Conscious Horizons Expanding
By Michael Grosso
It has gradually been dawning on people that the thing common to us all – our immediate consciousness — is a complete mystery. How do you get feelings of aesthetic appreciation, acts of spiritual love, or the thought processes that led to Einstein’s general theory of relativity — out of brain matter?
The big trend toward materialism started with the 17thcentury Scientific Revolution. It climaxes in the 20thcentury with behaviorism and other attempts to eliminate or invalidate the mental. The renaming of academic departments of psychology as departments of neuroscience illustrates this expulsion of psyche from the Academy.
But there are signs of reversal of this trend. The various attempts to explain away the mental side of nature ultimately failed, not squaring with logic or experience. One big thing remained a thorn in the side of materialism: the blatant irreducibility of our own consciousness. A pain in the philosophical neck, science can’t explain it or its relationship to the brain. This is the famous “hard problem”.

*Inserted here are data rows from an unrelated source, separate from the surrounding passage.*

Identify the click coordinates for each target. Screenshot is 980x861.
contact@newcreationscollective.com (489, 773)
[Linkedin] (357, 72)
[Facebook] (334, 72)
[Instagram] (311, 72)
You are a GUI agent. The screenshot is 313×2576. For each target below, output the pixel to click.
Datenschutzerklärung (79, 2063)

Unfortunately for our materialist friends, nowadays there’s much talk of animal consciousness. Despite Darwin’s ground-breaking study, The Expression of the Emotions in Man and Animals, until about thirty years ago it was taboo to talk as if non-human animals had feelings — joy, pain, hope, fear, love, and so forth. Ideology would conjure them right out of existence.
You may feel good when your dog gazes into your eyes with gratitude after giving her a treat. But be assured; there is nothing going on behind that gaze. Behind the curtain of the seeming drama of terrestrial animal life, all is blank, all is void. Thus the wisdom of scientific materialism.

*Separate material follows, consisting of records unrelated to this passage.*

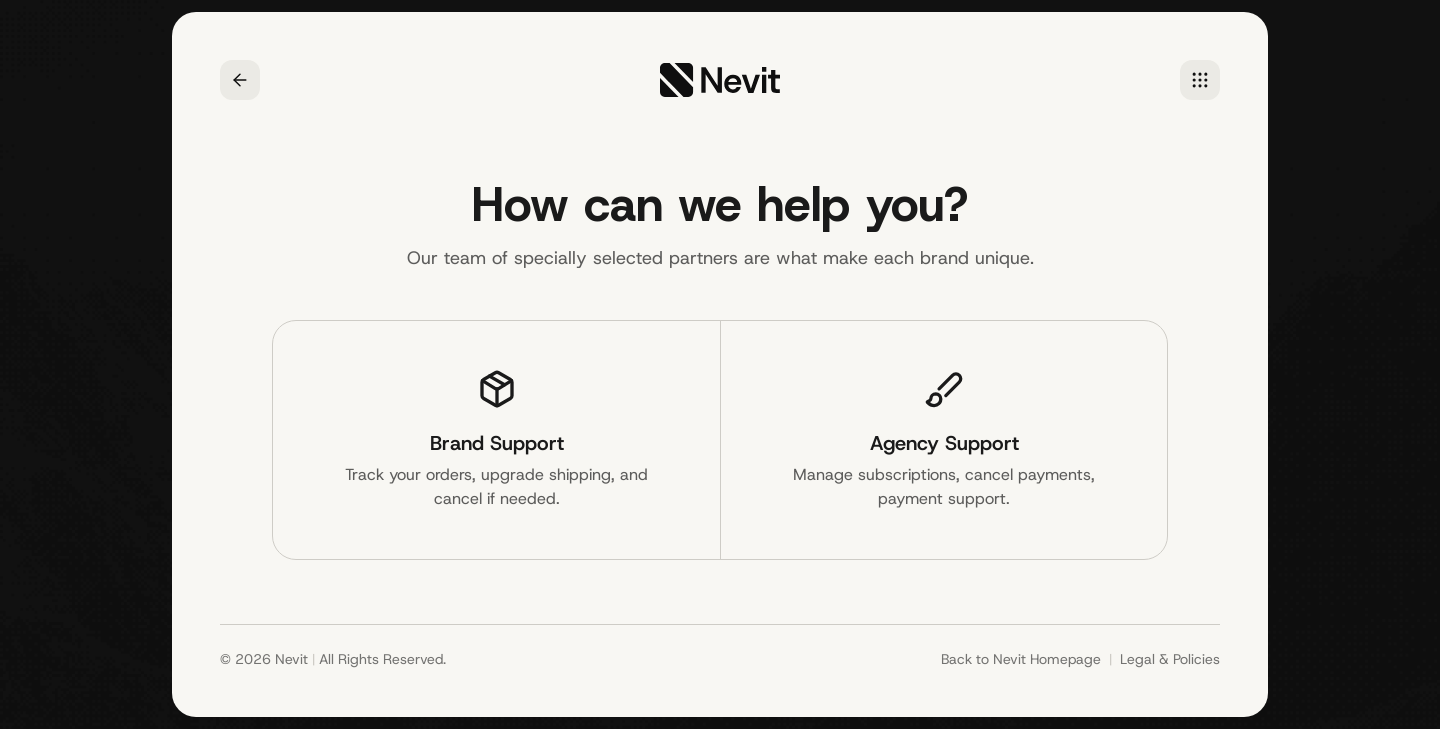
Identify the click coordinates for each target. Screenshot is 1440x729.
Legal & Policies (1170, 659)
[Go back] (240, 80)
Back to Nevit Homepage (1021, 659)
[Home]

But a cure of this almost inconceivable obtuseness is possible. The cognitive ethologist, Marc Bekoff, explains why scientists deny animal feelings in his extraordinary book, The Emotional Lives of Animals (2007). For one thing, critics dread being seen as “unscientific”. It could mean loss of prestige or you could lose your job.
There’s also this: if animals have feelings, humans would have to reform their treatment of animals. We would question behavior that tortures, exploits, and destroys animals for commercial or scientific ends. Animal consciousness has subversive implications, and threatens to rattle the moral imagination.

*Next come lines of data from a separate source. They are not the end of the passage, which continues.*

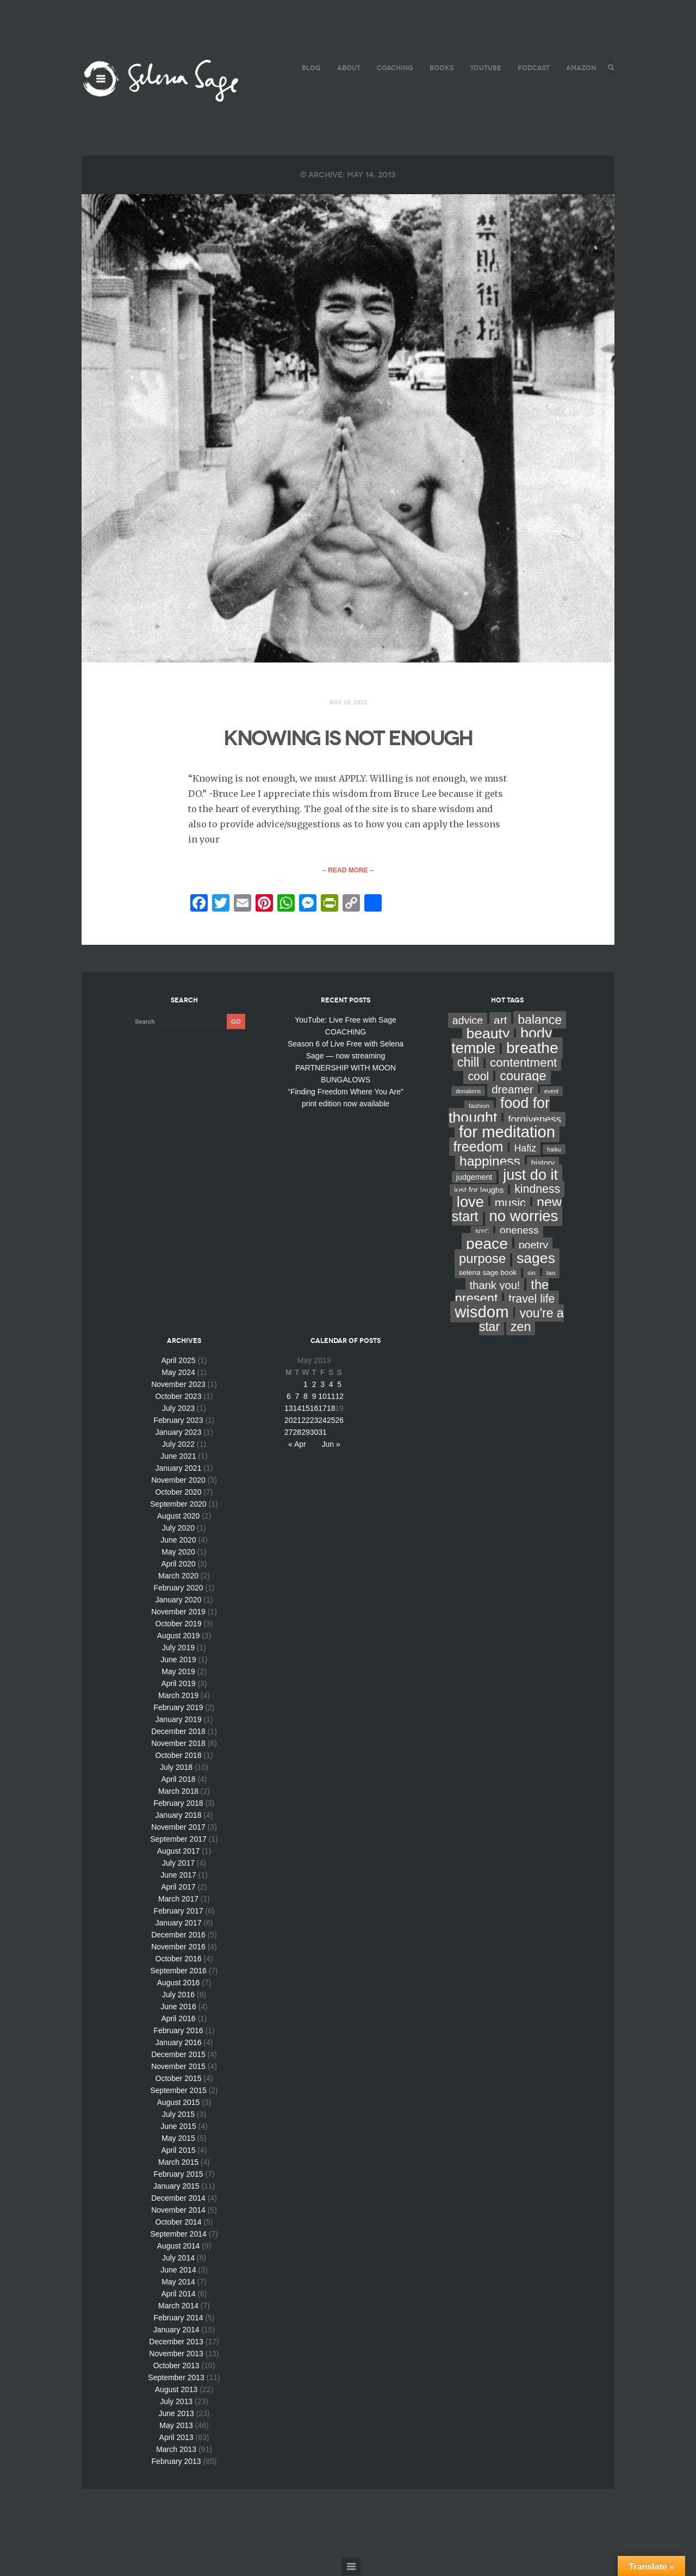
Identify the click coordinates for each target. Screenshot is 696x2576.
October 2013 (176, 2366)
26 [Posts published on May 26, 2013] (339, 1420)
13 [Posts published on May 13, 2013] (288, 1408)
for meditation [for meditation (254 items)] (507, 1132)
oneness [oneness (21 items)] (519, 1230)
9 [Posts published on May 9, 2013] (314, 1396)
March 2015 (178, 2162)
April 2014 (178, 2294)
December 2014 (178, 2198)
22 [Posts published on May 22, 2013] (305, 1420)
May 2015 (178, 2138)
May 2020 (178, 1552)
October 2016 (179, 1959)
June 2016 (178, 2007)
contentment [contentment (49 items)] (523, 1063)
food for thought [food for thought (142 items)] (499, 1110)
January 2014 (176, 2330)
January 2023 (179, 1432)
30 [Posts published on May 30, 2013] (314, 1432)
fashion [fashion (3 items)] (479, 1106)
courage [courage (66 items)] (523, 1076)
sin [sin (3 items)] (531, 1273)
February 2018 (178, 1803)
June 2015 (178, 2126)
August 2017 (178, 1851)
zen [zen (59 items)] (521, 1327)
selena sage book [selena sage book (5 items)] (488, 1273)
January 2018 (179, 1815)
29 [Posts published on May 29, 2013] (305, 1432)
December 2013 (176, 2342)
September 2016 (178, 1971)
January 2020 (179, 1600)
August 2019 (178, 1636)
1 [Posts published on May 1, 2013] (305, 1384)
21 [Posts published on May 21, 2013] (297, 1420)
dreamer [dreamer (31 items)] (512, 1089)
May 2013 (175, 2426)
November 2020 (178, 1480)
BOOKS (440, 68)
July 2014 (178, 2258)
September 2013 (176, 2378)
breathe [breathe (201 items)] (532, 1048)
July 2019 (178, 1648)
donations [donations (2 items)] (468, 1091)
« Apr (297, 1444)
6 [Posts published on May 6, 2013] (289, 1396)
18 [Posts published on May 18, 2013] (331, 1408)
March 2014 (178, 2306)
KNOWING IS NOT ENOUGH (348, 737)
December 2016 (178, 1935)
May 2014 (178, 2282)
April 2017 (178, 1887)
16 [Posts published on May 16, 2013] (314, 1408)
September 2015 (178, 2090)
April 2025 (178, 1361)
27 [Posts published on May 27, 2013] (288, 1432)
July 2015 (178, 2114)
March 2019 (178, 1696)
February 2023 (178, 1420)
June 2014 (178, 2270)
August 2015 (178, 2102)
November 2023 (178, 1384)
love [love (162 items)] (470, 1202)
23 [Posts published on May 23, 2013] (314, 1420)
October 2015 (179, 2079)
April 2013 (176, 2437)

Research is full of amazing accounts of animal behaviour and sensitivities, for example, the story of the octopus, told in a book by Sy Montgomery whose title says it all, The Soul of an Octopus(2005) and whose subtitle says even more: A Surprising Exploration into the Wonder of Consciousness.
But now something else. I was struck by an online BBC story, “Do We Underestimate the Power of Plants and Trees” (November, 2015). Scientists from Italy, British Columbia, Japan, and Tel Aviv make surprising claims about the behavior and awareness of plants.
An excellent documentary online, What Plants Talks About, features James Cahill, an experimental plant ecologist who uses time-lapse photography to show how plants move and behave in directed ways. Cahill demonstrates how a plant moves toward a target and “knows” the difference between a nutrition patch and a decoy.
Researchers from Alberta, Canada, describe the foraging behavior of roots and the amazing, deep underground world below the visible forest. They describe the hidden social life of the forest. Forests, we’re told, are systems of cooperation.
All these researchers admit there is a mystery. Plants have neither sense organs nor brains. Yet they seem to have perceptions and show directed movements. How is that possible? It looks as if the whole world of life, animal and plant, is rooted in a great living consciousness.
So then is the entire physical universe also somehow part of a conscious reality? Panentheists think so, for example. For a brilliant essay on this topic, see the concluding chapter by Michael Murphy in Beyond Physicalism (2015, eds. Kelly, Crabtree, and Marshall) If the whole of nature is conscious or at least, as quantum physicist Henry Stapp suggests, proto-conscious, what about another question we might ask: what happens to our inner life after our bodies die?
The idea of after-death consciousness makes scientists even more squeamish than the idea that Rover has a sense of humor or that brainless plants show awareness. Disembodied centers of consciousness are impossible to a physicalist but not to one who construes consciousness as an irreducible factor in the natural world.
As the consciousness of animals was officially banished from existence by ideologues, so has science performed a similar magic act of wiping out the very notion of after death consciousness. But attitudes on both are going through sea-changes.
Consider this analogy. Early thinkers began with a pretty tiny, contracted conception of the physical world. Think of the pint-sized Ptolemaic mundus and then fly forward to the present, to our vast, expanding, accelerating universe. The conception of physical reality has grown enormously into infinite outer space and way down into the fey world of the quantum.
Why then, I’d like to ask, should the mental or spiritual dimension of reality turn out to be any less vast, astonishing, and momentous? As far as I can see, our mental horizons are now trending toward expansion. The need for such expansion has perhaps never been so urgent.